### WORK ITEM
In the entries below, count every line that has the string "воспоминаний", and answer with that count alone.

(Stored data entries)

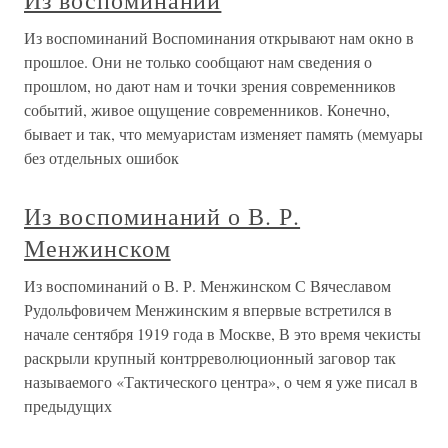
Из воспоминаний
Из воспоминаний Воспоминания открывают нам окно в
прошлое. Они не только сообщают нам сведения о
прошлом, но дают нам и точки зрения современников
событий, живое ощущение современников. Конечно,
бывает и так, что мемуаристам изменяет память (мемуары
без отдельных ошибок
Из воспоминаний о В. Р.
Менжинском
Из воспоминаний о В. Р. Менжинском С Вячеславом
Рудольфовичем Менжинским я впервые встретился в
начале сентября 1919 года в Москве, В это время чекисты
раскрыли крупный контрреволюционный заговор так
называемого «Тактического центра», о чем я уже писал в
предыдущих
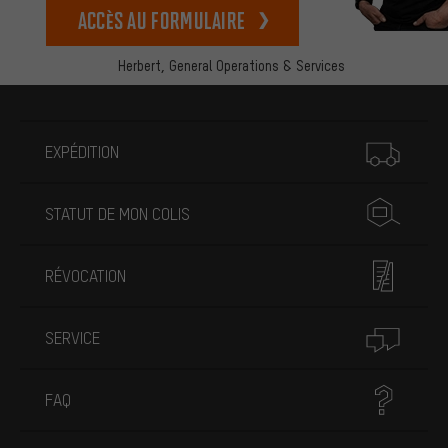
Accès au formulaire
Herbert,
General Operations & Services
Plus d'informations
EXPÉDITION
STATUT DE MON COLIS
RÉVOCATION
SERVICE
FAQ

### ANSWER AREA
4